A non-childhood dream of mine is to learn how to fly an airplane, but the money and time and effort involved are scaring me off. In the meantime I've been following Jon Patch's blog about Vancouver+, the better-than-the-default scenery for the Lower Mainland for Flight Simulator X. I have the the trial version on the Windows side of my MacBook, which limits me to 2 options: a free flight and an landing activity at Princess Juliana Airport (so far after about 5 hours of trying I've never been able to successfully complete it). Today Jon links to more detail about how he created the Vancouver+ scenery with more screenshots and information about how they came about technical details for airports, buildings and bridges. Also discussed: Pitt Meadows Airport, Langley Regional Airport, Hope, Lytton, Pemberton, and Whistler.

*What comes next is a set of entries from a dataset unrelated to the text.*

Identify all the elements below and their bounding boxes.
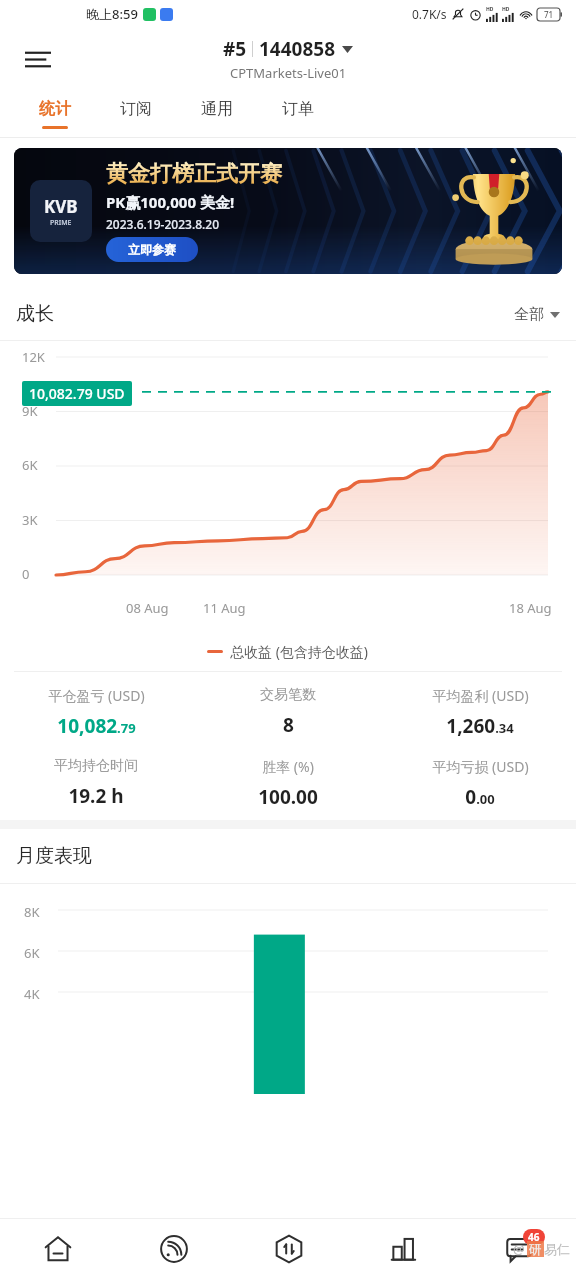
staticText: 4K: [24, 985, 40, 1003]
staticText: 成长: [16, 302, 54, 326]
button[interactable]: Trade: [261, 1221, 317, 1277]
button[interactable]: Menu: [14, 35, 62, 83]
button[interactable]: 通用: [176, 90, 257, 138]
staticText: 100.00: [258, 784, 318, 810]
staticText: 9K: [22, 402, 38, 420]
button[interactable]: 交易笔数: [192, 686, 384, 738]
staticText: 19.2 h: [68, 783, 124, 809]
staticText: 11 Aug: [203, 599, 246, 617]
staticText: HD: [486, 6, 494, 13]
staticText: 订单: [282, 99, 314, 119]
button[interactable]: 平均亏损 (USD): [384, 757, 576, 810]
staticText: 0.7K/s: [412, 6, 447, 22]
staticText: 交易笔数: [260, 686, 316, 704]
button[interactable]: 立即参赛: [106, 237, 198, 262]
staticText: 12K: [22, 348, 45, 366]
button[interactable]: Home: [30, 1221, 86, 1277]
staticText: 6K: [24, 944, 40, 962]
button[interactable]: 统计: [14, 90, 95, 138]
staticText: 08 Aug: [126, 599, 169, 617]
button[interactable]: 订单: [257, 90, 338, 138]
staticText: 0.00: [465, 784, 495, 810]
staticText: 平均亏损 (USD): [432, 757, 529, 776]
staticText: 胜率 (%): [262, 757, 314, 776]
button[interactable]: 全部: [514, 305, 560, 324]
staticText: 3K: [22, 511, 38, 529]
staticText: 8K: [24, 903, 40, 921]
button[interactable]: 平均持仓时间: [0, 757, 192, 809]
button[interactable]: Signals: [146, 1221, 202, 1277]
staticText: 立即参赛: [128, 242, 176, 257]
button[interactable]: 胜率 (%): [192, 757, 384, 810]
staticText: #5: [223, 36, 247, 62]
staticText: PRIME: [50, 218, 72, 228]
button[interactable]: Messages: [491, 1221, 547, 1277]
staticText: 平仓盈亏 (USD): [48, 686, 145, 705]
button[interactable]: 订阅: [95, 90, 176, 138]
staticText: 46: [528, 1230, 540, 1244]
staticText: 10,082.79 USD: [29, 384, 125, 403]
staticText: 月度表现: [16, 844, 92, 868]
staticText: 晚上8:59: [86, 5, 138, 23]
staticText: 易仁: [544, 1241, 570, 1257]
button[interactable]: Statistics: [376, 1221, 432, 1277]
staticText: 0: [22, 565, 30, 583]
button[interactable]: KVB: [14, 148, 562, 274]
staticText: 2023.6.19-2023.8.20: [106, 216, 220, 232]
staticText: 订阅: [120, 99, 152, 119]
staticText: CPTMarkets-Live01: [230, 64, 347, 82]
staticText: 总收益 (包含持仓收益): [230, 642, 369, 661]
staticText: 平均持仓时间: [54, 757, 138, 775]
staticText: 10,082.79: [57, 713, 136, 739]
staticText: 黄金打榜正式开赛: [106, 160, 282, 188]
staticText: 通用: [201, 99, 233, 119]
button[interactable]: 平仓盈亏 (USD): [0, 686, 192, 739]
staticText: HD: [502, 6, 510, 13]
staticText: 6K: [22, 456, 38, 474]
staticText: 71: [544, 9, 554, 20]
staticText: 研: [529, 1241, 542, 1257]
staticText: 1440858: [259, 36, 336, 62]
staticText: 全部: [514, 305, 544, 324]
staticText: PK赢100,000 美金!: [106, 192, 235, 212]
staticText: 1,260.34: [446, 713, 514, 739]
staticText: 8: [283, 712, 294, 738]
staticText: KVB: [44, 195, 78, 218]
button[interactable]: #5: [223, 36, 353, 82]
staticText: @: [513, 1240, 525, 1258]
button[interactable]: 平均盈利 (USD): [384, 686, 576, 739]
staticText: 平均盈利 (USD): [432, 686, 529, 705]
staticText: 18 Aug: [509, 599, 552, 617]
staticText: 统计: [39, 99, 71, 119]
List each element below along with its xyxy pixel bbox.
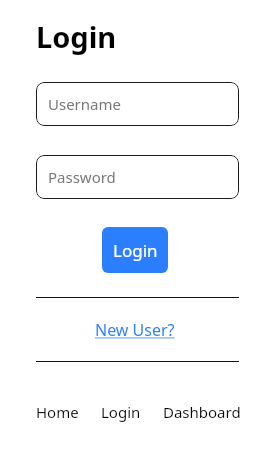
button[interactable]: Username — [36, 82, 239, 126]
button[interactable]: Home — [36, 402, 79, 422]
button[interactable]: Password — [36, 155, 239, 199]
staticText: Username — [48, 94, 121, 114]
button[interactable]: Dashboard — [163, 402, 241, 422]
staticText: Home — [36, 402, 79, 422]
button[interactable]: Login — [101, 402, 141, 422]
staticText: Password — [48, 167, 116, 187]
staticText: Dashboard — [163, 402, 241, 422]
staticText: Login — [101, 402, 141, 422]
staticText: New User? — [95, 319, 175, 341]
staticText: Login — [36, 17, 117, 56]
button[interactable]: Login — [102, 227, 168, 273]
button[interactable]: New User? — [91, 315, 179, 345]
staticText: Login — [113, 239, 158, 262]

I took pilot training in the RCAF for a while back in the 1950s,
but back then, I was too much of a smart-ass and I couldn't
adjust to the discipline required - partly because I'd already
spent three years operating hydro-electric plants before
enlisting, and all the others were fresh from school and on
their first big adventure. I asked to be released part way
through basic flight training. because the weather that year
in southern Ontario was terrible, and we spent more time in the
ready room waiting for it to clear than we did in the air, flying
those old Harvards. Incidently, I was told that the controls in
a Harvard were more complicated than in the jets we would
fly later at advanced school. I gave up the spit & polish and
went back to power station control rooms, where I knew what
I was doing. But I've always wondered if I would have been able
to graduate that course. Out of 110 of us who started, only
about 10 or 15 eventually became Flying Officers & pilots.